> **EXERCISE BRIEF**:
Would you reproduce exactly the lines below from the one holding "Halloween (106, 132)" through the one holding "Canlı Destek (Satış", inclusive, and no others?

> **RECORDS SHOWN**:
────────

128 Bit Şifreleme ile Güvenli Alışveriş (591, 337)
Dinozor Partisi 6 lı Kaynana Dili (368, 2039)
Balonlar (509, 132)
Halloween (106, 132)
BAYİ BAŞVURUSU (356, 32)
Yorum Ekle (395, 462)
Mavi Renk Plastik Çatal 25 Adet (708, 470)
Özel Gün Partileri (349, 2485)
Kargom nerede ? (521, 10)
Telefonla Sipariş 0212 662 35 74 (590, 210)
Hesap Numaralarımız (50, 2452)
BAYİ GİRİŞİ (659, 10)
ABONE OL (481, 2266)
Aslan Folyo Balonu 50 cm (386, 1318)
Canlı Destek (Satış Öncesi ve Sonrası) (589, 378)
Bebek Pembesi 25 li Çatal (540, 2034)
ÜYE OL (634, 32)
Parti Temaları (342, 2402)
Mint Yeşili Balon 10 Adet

────────

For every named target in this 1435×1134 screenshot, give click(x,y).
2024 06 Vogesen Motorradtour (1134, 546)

────────

> **OUTPUT BELOW**:
Halloween (106, 132)
BAYİ BAŞVURUSU (356, 32)
Yorum Ekle (395, 462)
Mavi Renk Plastik Çatal 25 Adet (708, 470)
Özel Gün Partileri (349, 2485)
Kargom nerede ? (521, 10)
Telefonla Sipariş 0212 662 35 74 (590, 210)
Hesap Numaralarımız (50, 2452)
BAYİ GİRİŞİ (659, 10)
ABONE OL (481, 2266)
Aslan Folyo Balonu 50 cm (386, 1318)
Canlı Destek (Satış Öncesi ve Sonrası) (589, 378)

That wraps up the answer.